* **What needs to be done**:
Transcribe all the entries word for word, but omit the images.
====== Given entries ======
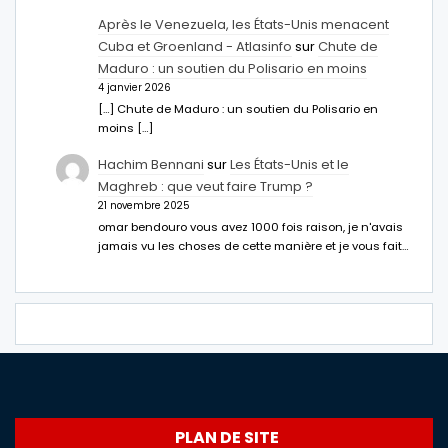
Après le Venezuela, les États-Unis menacent
Cuba et Groenland - Atlasinfo
sur
Chute de
Maduro : un soutien du Polisario en moins
4 janvier 2026
[…] Chute de Maduro : un soutien du Polisario en
moins […]
Hachim Bennani
sur
Les États-Unis et le
Maghreb : que veut faire Trump ?
21 novembre 2025
omar bendouro vous avez 1000 fois raison, je n'avais
jamais vu les choses de cette manière et je vous fait…
PLAN DE SITE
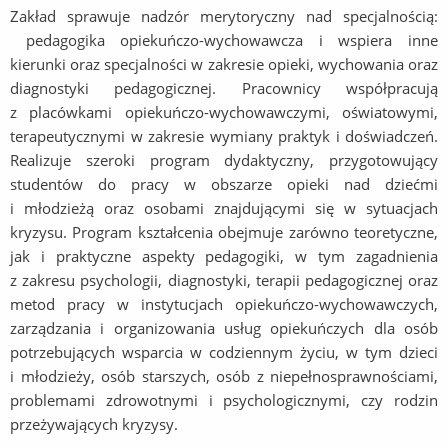
Zakład sprawuje nadzór merytoryczny nad specjalnością:
pedagogika opiekuńczo-wychowawcza i wspiera inne
kierunki oraz specjalności w zakresie opieki, wychowania oraz
diagnostyki pedagogicznej. Pracownicy współpracują
z placówkami opiekuńczo-wychowawczymi, oświatowymi,
terapeutycznymi w zakresie wymiany praktyk i doświadczeń.
Realizuje szeroki program dydaktyczny, przygotowujący
studentów do pracy w obszarze opieki nad dziećmi
i młodzieżą oraz osobami znajdującymi się w sytuacjach
kryzysu. Program kształcenia obejmuje zarówno teoretyczne,
jak i praktyczne aspekty pedagogiki, w tym zagadnienia
z zakresu psychologii, diagnostyki, terapii pedagogicznej oraz
metod pracy w instytucjach opiekuńczo-wychowawczych,
zarządzania i organizowania usług opiekuńczych dla osób
potrzebujących wsparcia w codziennym życiu, w tym dzieci
i młodzieży, osób starszych, osób z niepełnosprawnościami,
problemami zdrowotnymi i psychologicznymi, czy rodzin
przeżywających kryzysy.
======
* **Response below**:
Après le Venezuela, les États-Unis menacent
Cuba et Groenland - Atlasinfo
sur
Chute de
Maduro : un soutien du Polisario en moins
4 janvier 2026
[…] Chute de Maduro : un soutien du Polisario en
moins […]
Hachim Bennani
sur
Les États-Unis et le
Maghreb : que veut faire Trump ?
21 novembre 2025
omar bendouro vous avez 1000 fois raison, je n'avais
jamais vu les choses de cette manière et je vous fait…
PLAN DE SITE
Zakład sprawuje nadzór merytoryczny nad specjalnością:
pedagogika opiekuńczo-wychowawcza i wspiera inne
kierunki oraz specjalności w zakresie opieki, wychowania oraz
diagnostyki pedagogicznej. Pracownicy współpracują
z placówkami opiekuńczo-wychowawczymi, oświatowymi,
terapeutycznymi w zakresie wymiany praktyk i doświadczeń.
Realizuje szeroki program dydaktyczny, przygotowujący
studentów do pracy w obszarze opieki nad dziećmi
i młodzieżą oraz osobami znajdującymi się w sytuacjach
kryzysu. Program kształcenia obejmuje zarówno teoretyczne,
jak i praktyczne aspekty pedagogiki, w tym zagadnienia
z zakresu psychologii, diagnostyki, terapii pedagogicznej oraz
metod pracy w instytucjach opiekuńczo-wychowawczych,
zarządzania i organizowania usług opiekuńczych dla osób
potrzebujących wsparcia w codziennym życiu, w tym dzieci
i młodzieży, osób starszych, osób z niepełnosprawnościami,
problemami zdrowotnymi i psychologicznymi, czy rodzin
przeżywających kryzysy.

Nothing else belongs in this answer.